- [Aim of the exercise]:
Which lines run from the one containing "make for unique" through the end of the material? Transcribe them word for word, and only them.
==== Material for this exercise
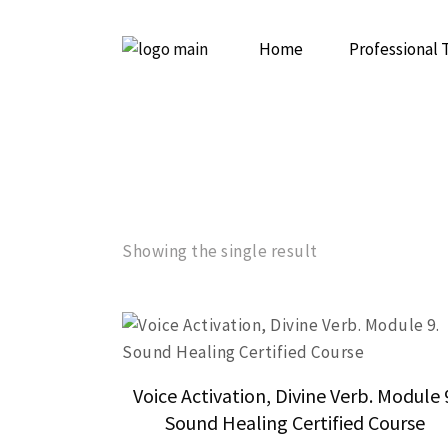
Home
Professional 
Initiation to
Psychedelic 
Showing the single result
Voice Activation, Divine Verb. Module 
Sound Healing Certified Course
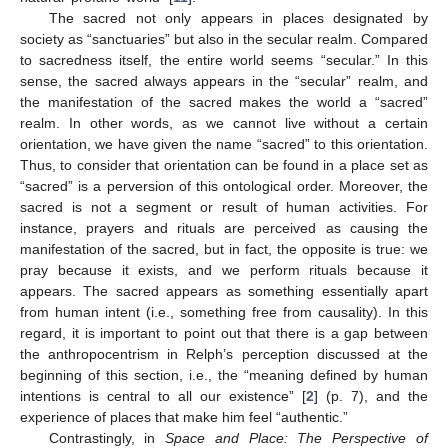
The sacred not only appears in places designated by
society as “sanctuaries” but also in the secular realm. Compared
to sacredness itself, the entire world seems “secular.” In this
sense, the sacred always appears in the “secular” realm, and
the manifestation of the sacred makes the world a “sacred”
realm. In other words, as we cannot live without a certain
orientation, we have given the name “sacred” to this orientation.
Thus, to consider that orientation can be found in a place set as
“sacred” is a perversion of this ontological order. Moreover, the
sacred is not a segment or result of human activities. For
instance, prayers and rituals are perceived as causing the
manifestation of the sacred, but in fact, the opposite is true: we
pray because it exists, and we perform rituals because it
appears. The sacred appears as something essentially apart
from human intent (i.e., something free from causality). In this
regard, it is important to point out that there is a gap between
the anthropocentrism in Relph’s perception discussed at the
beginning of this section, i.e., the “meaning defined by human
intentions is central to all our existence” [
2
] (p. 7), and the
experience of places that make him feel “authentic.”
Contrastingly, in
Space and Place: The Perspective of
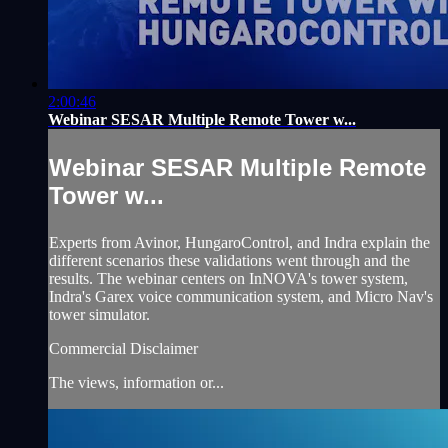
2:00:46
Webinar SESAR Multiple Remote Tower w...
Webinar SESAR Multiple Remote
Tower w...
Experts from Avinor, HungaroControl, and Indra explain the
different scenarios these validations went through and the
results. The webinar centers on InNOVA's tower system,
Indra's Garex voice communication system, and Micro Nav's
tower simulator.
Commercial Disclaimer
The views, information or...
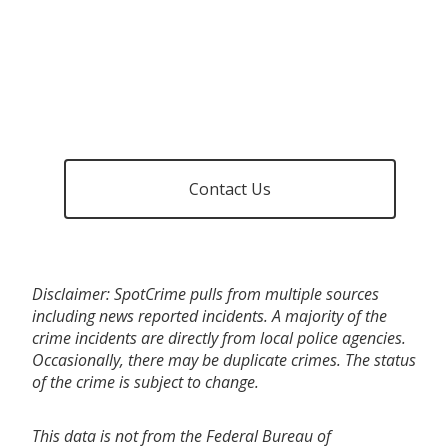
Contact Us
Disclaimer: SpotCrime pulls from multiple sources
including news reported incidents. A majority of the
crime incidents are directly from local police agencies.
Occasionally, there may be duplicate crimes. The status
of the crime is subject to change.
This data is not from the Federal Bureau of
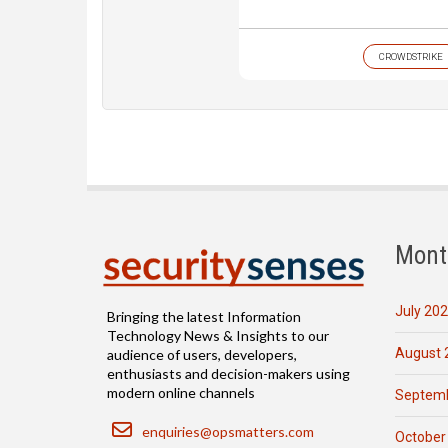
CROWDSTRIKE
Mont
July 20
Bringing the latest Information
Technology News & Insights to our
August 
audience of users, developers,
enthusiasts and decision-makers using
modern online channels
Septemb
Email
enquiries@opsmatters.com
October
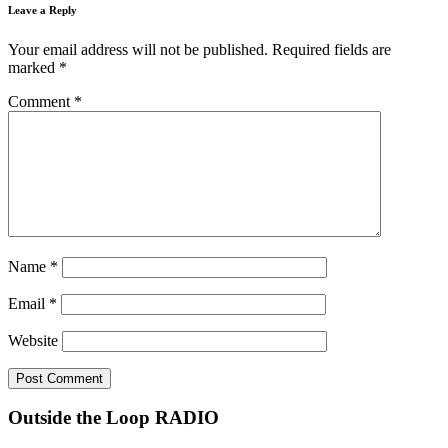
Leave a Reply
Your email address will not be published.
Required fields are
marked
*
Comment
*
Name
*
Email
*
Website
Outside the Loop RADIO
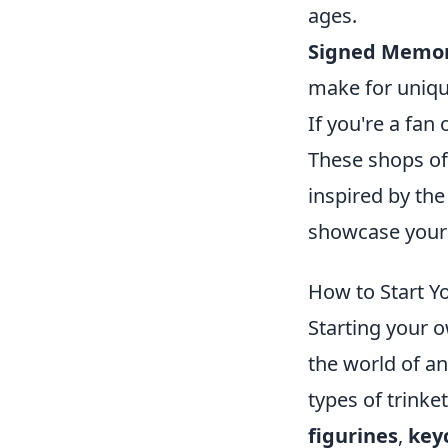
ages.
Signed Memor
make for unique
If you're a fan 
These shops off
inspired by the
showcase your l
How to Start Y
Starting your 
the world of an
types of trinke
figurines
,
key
========
- [Completed task]:
make for unique
If you're a fan 
These shops off
inspired by the
showcase your l
How to Start Y
Starting your 
the world of an
types of trinke
figurines
,
key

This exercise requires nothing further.